## Your task
Would you please repeat, word for word, only the lines from the one holding "outstanding issues and engage the in-house" through the one holding "sing your fingers. A decent scaffold set" in the material below, without the pictures?

## Record set
▼

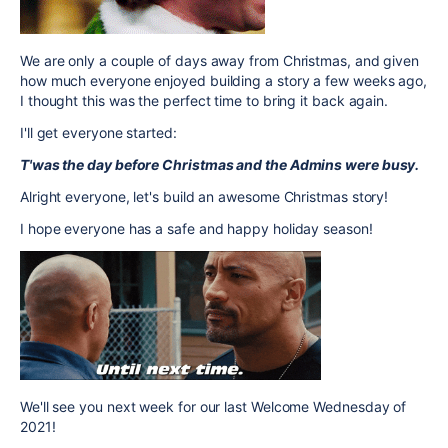
We are only a couple of days away from Christmas, and given
how much everyone enjoyed building a story a few weeks ago,
I thought this was the perfect time to bring it back again.
I'll get everyone started:
T'was the day before Christmas and the Admins were busy.
Alright everyone, let's build an awesome Christmas story!
I hope everyone has a safe and happy holiday season!
We'll see you next week for our last Welcome Wednesday of
2021!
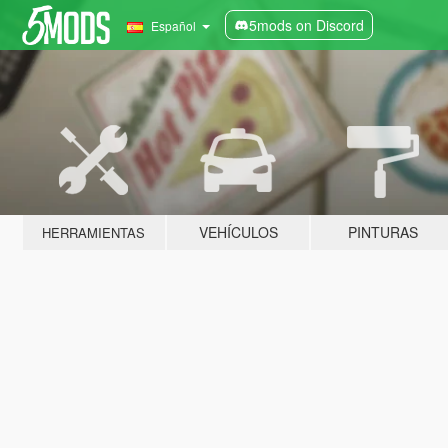
5mods on Discord
Español
VEHÍCULOS
PINTURAS
HERRAMIENTAS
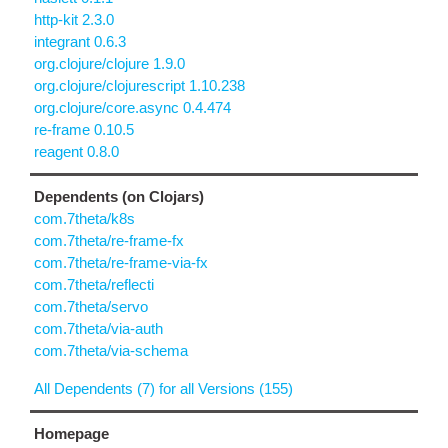
http-kit 2.3.0
integrant 0.6.3
org.clojure/clojure 1.9.0
org.clojure/clojurescript 1.10.238
org.clojure/core.async 0.4.474
re-frame 0.10.5
reagent 0.8.0
Dependents (on Clojars)
com.7theta/k8s
com.7theta/re-frame-fx
com.7theta/re-frame-via-fx
com.7theta/reflecti
com.7theta/servo
com.7theta/via-auth
com.7theta/via-schema
All Dependents (7) for all Versions (155)
Homepage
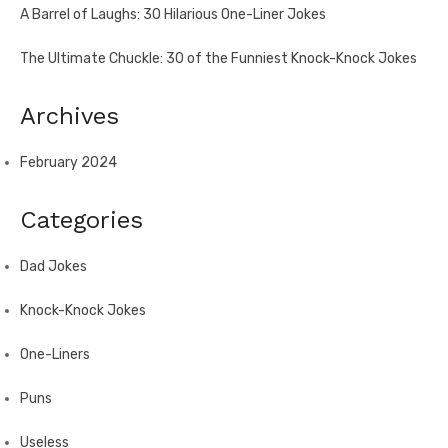
A Barrel of Laughs: 30 Hilarious One-Liner Jokes
The Ultimate Chuckle: 30 of the Funniest Knock-Knock Jokes
Archives
February 2024
Categories
Dad Jokes
Knock-Knock Jokes
One-Liners
Puns
Useless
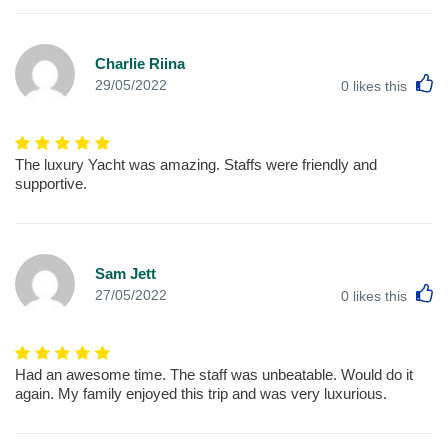
Charlie Riina
L
29/05/2022
0
likes this
The luxury Yacht was amazing. Staffs were friendly and
supportive.
Sam Jett
L
27/05/2022
0
likes this
Had an awesome time. The staff was unbeatable. Would do it
again. My family enjoyed this trip and was very luxurious.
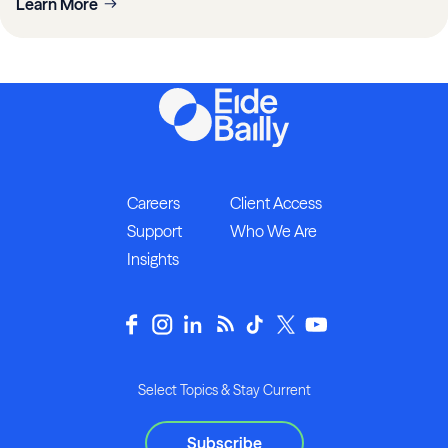
Learn More
Careers
Client Access
Support
Who We Are
Insights
Select Topics & Stay Current
Subscribe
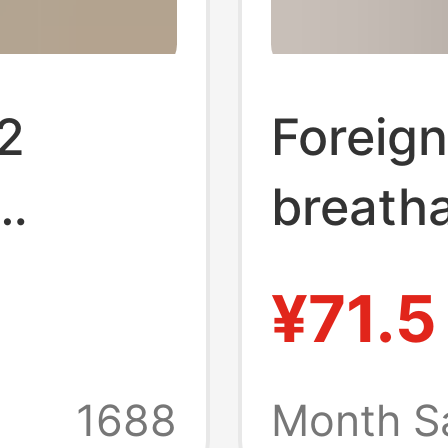
2
Foreign
breatha
Shoes,
height-
¥71.5
d-Toe
lolita 
 Cute
shoes 
1688
Month S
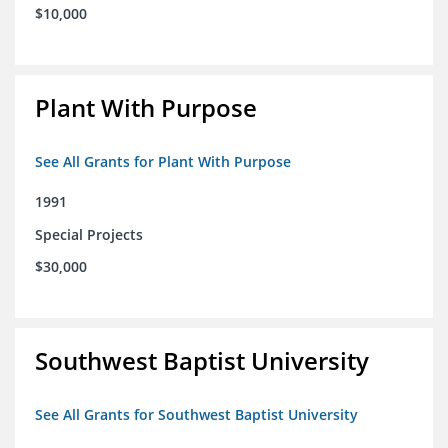
$10,000
Plant With Purpose
See All Grants for Plant With Purpose
1991
Special Projects
$30,000
Southwest Baptist University
See All Grants for Southwest Baptist University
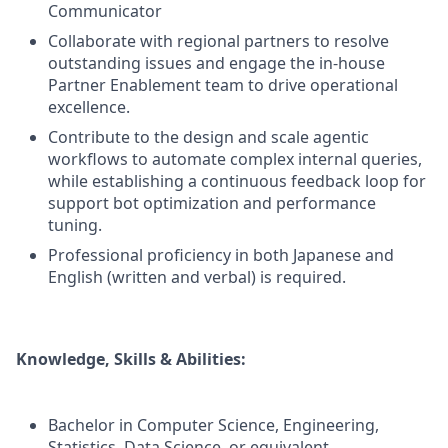
Communicator
Collaborate with regional partners to resolve
outstanding issues and engage the in-house
Partner Enablement team to drive operational
excellence.
Contribute to the design and scale agentic
workflows to automate complex internal queries,
while establishing a continuous feedback loop for
support bot optimization and performance
tuning.
Professional proficiency in both Japanese and
English (written and verbal) is required.
Knowledge, Skills & Abilities:
Bachelor in Computer Science, Engineering,
Statistics, Data Science, or equivalent.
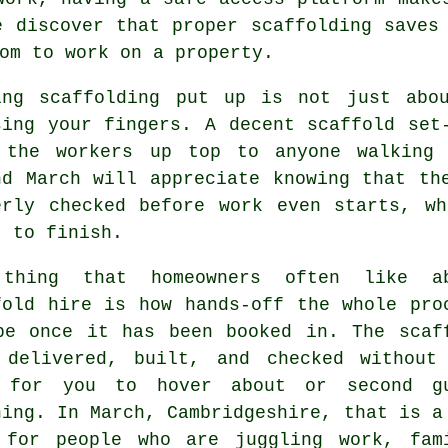
e discover that proper scaffolding saves
om to work on a property.
ing
scaffolding
put up is not just abou
sing your fingers. A decent scaffold set
 the workers up top to anyone walking 
nd March will appreciate knowing that th
erly checked before work even starts, w
t to finish.
thing that homeowners often like a
fold hire
is how hands-off the whole pro
be once it has been booked in. The scaf
 delivered, built, and checked without
 for you to hover about or second g
hing. In March, Cambridgeshire, that is a
 for people who are juggling work, fam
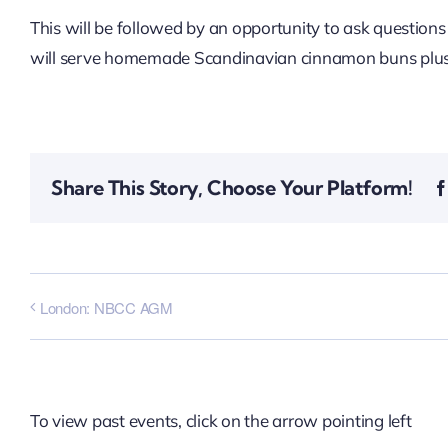
This will be followed by an opportunity to ask question
will serve homemade Scandinavian cinnamon buns plus
Share This Story, Choose Your Platform!
London: NBCC AGM
To view past events, click on the arrow pointing left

▲

## Answer below
outstanding issues and engage the in-house
Partner Enablement team to drive operational
excellence.
Contribute to the design and scale agentic
workflows to automate complex internal queries,
while establishing a continuous feedback loop for
support bot optimization and performance
tuning.
Professional proficiency in both Japanese and
English (written and verbal) is required.
Knowledge, Skills & Abilities:
Bachelor in Computer Science, Engineering,
Statistics, Data Science, or equivalent.
e discover that proper scaffolding saves
om to work on a property.
ing
scaffolding
put up is not just abou
sing your fingers. A decent scaffold set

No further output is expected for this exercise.